(Collection entries)

[Start of section]

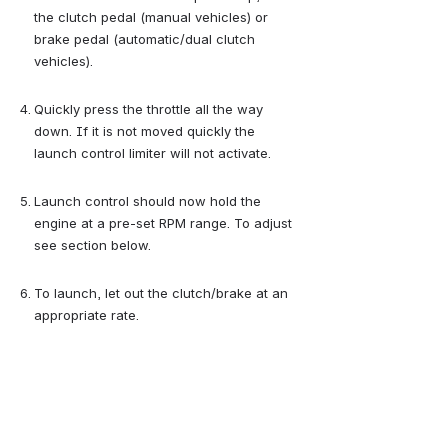
the clutch pedal (manual vehicles) or 
brake pedal (automatic/dual clutch 
vehicles).
Quickly press the throttle all the way 
down. If it is not moved quickly the 
launch control limiter will not activate.
Launch control should now hold the 
engine at a pre-set RPM range. To adjust 
see section below.
To launch, let out the clutch/brake at an 
appropriate rate.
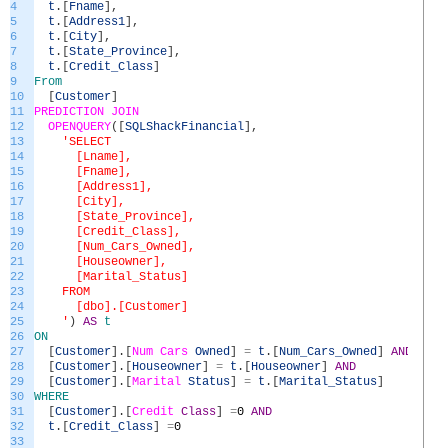
4
t
.
[
Fname
]
,
5
t
.
[
Address1
]
,
6
t
.
[
City
]
,
7
t
.
[
State_Province
]
,
8
t
.
[
Credit_Class
]
9
From
10
[
Customer
]
11
PREDICTION
JOIN
12
OPENQUERY
(
[
SQLShackFinancial
]
,
13
'SELECT
14
[Lname],
15
[Fname],
16
[Address1],
17
[City],
18
[State_Province],
19
[Credit_Class],
20
[Num_Cars_Owned],
21
[Houseowner],
22
[Marital_Status]
23
FROM
24
[dbo].[Customer]
25
'
)
AS
t
26
ON
27
[
Customer
]
.
[
Num
Cars
Owned
]
=
t
.
[
Num_Cars_Owned
]
AND
28
[
Customer
]
.
[
Houseowner
]
=
t
.
[
Houseowner
]
AND
29
[
Customer
]
.
[
Marital
Status
]
=
t
.
[
Marital_Status
]
30
WHERE
31
[
Customer
]
.
[
Credit
Class
]
=
0
AND
32
t
.
[
Credit_Class
]
=
0
33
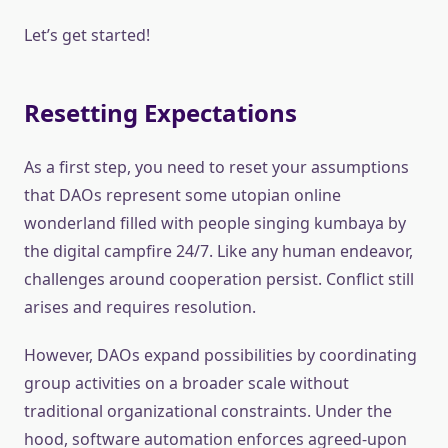
Let’s get started!
Resetting Expectations
As a first step, you need to reset your assumptions
that DAOs represent some utopian online
wonderland filled with people singing kumbaya by
the digital campfire 24/7. Like any human endeavor,
challenges around cooperation persist. Conflict still
arises and requires resolution.
However, DAOs expand possibilities by coordinating
group activities on a broader scale without
traditional organizational constraints. Under the
hood, software automation enforces agreed-upon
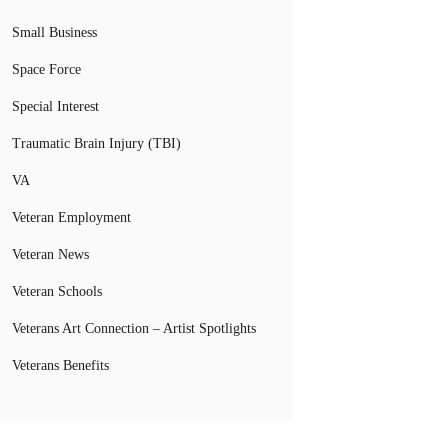
Small Business
Space Force
Special Interest
Traumatic Brain Injury (TBI)
VA
Veteran Employment
Veteran News
Veteran Schools
Veterans Art Connection – Artist Spotlights
Veterans Benefits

[End of section]

*Problem statement:* Each line of the data above is to be output exactly; the pictures are not to appear.

*Output:*
the clutch pedal (manual vehicles) or 
brake pedal (automatic/dual clutch 
vehicles).
Quickly press the throttle all the way 
down. If it is not moved quickly the 
launch control limiter will not activate.
Launch control should now hold the 
engine at a pre-set RPM range. To adjust 
see section below.
To launch, let out the clutch/brake at an 
appropriate rate.
4
t
.
[
Fname
]
,
5
t
.
[
Address1
]
,
6
t
.
[
City
]
,
7
t
.
[
State_Province
]
,
8
t
.
[
Credit_Class
]
9
From
10
[
Customer
]
11
PREDICTION
JOIN
12
OPENQUERY
(
[
SQLShackFinancial
]
,
13
'SELECT
14
[Lname],
15
[Fname],
16
[Address1],
17
[City],
18
[State_Province],
19
[Credit_Class],
20
[Num_Cars_Owned],
21
[Houseowner],
22
[Marital_Status]
23
FROM
24
[dbo].[Customer]
25
'
)
AS
t
26
ON
27
[
Customer
]
.
[
Num
Cars
Owned
]
=
t
.
[
Num_Cars_Owned
]
AND
28
[
Customer
]
.
[
Houseowner
]
=
t
.
[
Houseowner
]
AND
29
[
Customer
]
.
[
Marital
Status
]
=
t
.
[
Marital_Status
]
30
WHERE
31
[
Customer
]
.
[
Credit
Class
]
=
0
AND
32
t
.
[
Credit_Class
]
=
0
33
Let’s get started!
Resetting Expectations
As a first step, you need to reset your assumptions
that DAOs represent some utopian online
wonderland filled with people singing kumbaya by
the digital campfire 24/7. Like any human endeavor,
challenges around cooperation persist. Conflict still
arises and requires resolution.
However, DAOs expand possibilities by coordinating
group activities on a broader scale without
traditional organizational constraints. Under the
hood, software automation enforces agreed-upon
Small Business
Space Force
Special Interest
Traumatic Brain Injury (TBI)
VA
Veteran Employment
Veteran News
Veteran Schools
Veterans Art Connection – Artist Spotlights
Veterans Benefits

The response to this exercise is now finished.